# amquel vs amquel+



## Bigkrup444 (Oct 6, 2003)

i heard every1 talking about amquel so i went out to get it but i grabbed amquel+ and i was wondering what the main difference is between them?


----------



## DonH (Jan 25, 2003)

From their website... Kordon's

A Comparison Between AmQuel and AmQuel+
The two products have similar names and are in the same family of chemicals. However, they are different chemical formulas and have major differences in what they do. Both AmQuel (see KPD-51) and AmQuel+ (see KPD-79) are reasonably priced considering what they accomplish, but AmQuel+ carries out more tasks and is slightly more expensive.

The Characteristics that both share
The similarities are that both AmQuel and AmQuel+ are fast acting in what they do, accomplishing their tasks within about five minutes after being added to water. Neither AmQuel nor AmQuel+ affect aquatic life, or interfere with the bacteria associated with the nitrogen cycle. Both AmQuel and AmQuel+ eliminate chlorine from the water, such as added by public water suppliers. Both Amquel and AmQuel+ break down chloramines that come in to the aquarium or pond from having been added to the tap water by water suppliers. The ingredients of chloramines are chlorine and ammonia, both highly toxic to aquatic life. Both AmQuel and AmQuel+ in one dose will remove all chlorine and chloramines that are added by municipal and other water suppliers. AmQuel+ will remove over 30 ppm chlorine per dose (one teaspoon per 10 gallons of water), far beyond what any water supplier will use, which may be up to 3 ppm). Most chloramines contain less than 1.0 ppm ammonia. Both AmQuel and AmQuel+ remove all forms of ammonia that are natural in ponds and aquaria. At the dose of one teaspoon per 10 gallons of water AmQuel will remove one part per million ammonia, AmQuel+ will remove a greater amount, at least 1.2 ppm, and usually more than that. Both AmQuel and AmQuel+ remove some of the other nitrogenous organic compounds that are common in aquaria and ponds, with AmQuel+ removing a much greater amount per dose.

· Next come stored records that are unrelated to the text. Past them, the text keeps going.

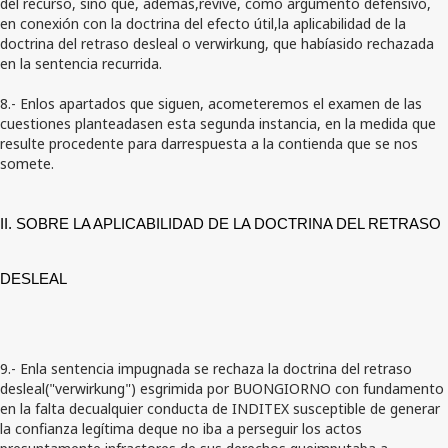
del recurso, sino que, además,revive, como argumento defensivo,
en conexión con la doctrina del efecto útil,la aplicabilidad de la
doctrina del retraso desleal o verwirkung, que habíasido rechazada
en la sentencia recurrida.
8.- Enlos apartados que siguen, acometeremos el examen de las
cuestiones planteadasen esta segunda instancia, en la medida que
resulte procedente para darrespuesta a la contienda que se nos
somete.
II. SOBRE LA APLICABILIDAD DE LA DOCTRINA DEL RETRASO
DESLEAL
9.- Enla sentencia impugnada se rechaza la doctrina del retraso
desleal("verwirkung") esgrimida por BUONGIORNO con fundamento
en la falta decualquier conducta de INDITEX susceptible de generar
la confianza legítima deque no iba a perseguir los actos
presuntamente infractores de sus derechos queimputaba a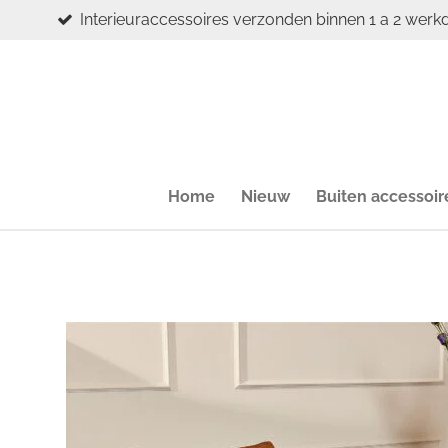
Interieuraccessoires verzonden binnen 1 a 2 werk
Ga
direct
naar
de
hoofdinhoud
Home
Nieuw
Buiten accessoir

The Characteristics that are different between them
Odor: AmQuel has no odor. AmQuel+ does, which some consider to be acerbic. But the odor is harmless to aquatic life, pets and humans, etc., and quickly dissipates.

Removal of Nitrites, Nitrates, and other Organics: AmQuel removes (actually detoxifies) a slight amount of Nitrites and Nitrates and other related organics, but less than 1 ppm, and not enough to be significant. AmQuel+ removes (detoxifies) both Nitrites and Nitrates, and is very different from AmQuel in taking out hefty amounts of these toxic compounds per dose (see Product Data Sheet KPD-79 for AmQuel+ for more information). Therefore, AmQuel+ can take care of the toxicity of the entire nitrogen cycle by detoxifying them - ammonia through nitrites through nitrates, yet still leave the remains available to the nitrifying and other beneficial bacteria to consume them. The beneficial bacteria do not know the difference and eat the nitrogenous compounds that AmQuel+ has provided. This is a major advantageous breakthrough in aquarium and pond keeping in being able to eliminate the toxicity of the entire nitrogen cycle to fishes and aquatic invertebrates . Also, AmQuel+ reduces or removes a range of toxic nitrogenous compounds that otherwise build up in older aquariums and ponds. This allows the need for water changes to be less frequent, which can be a great saving in time and expense.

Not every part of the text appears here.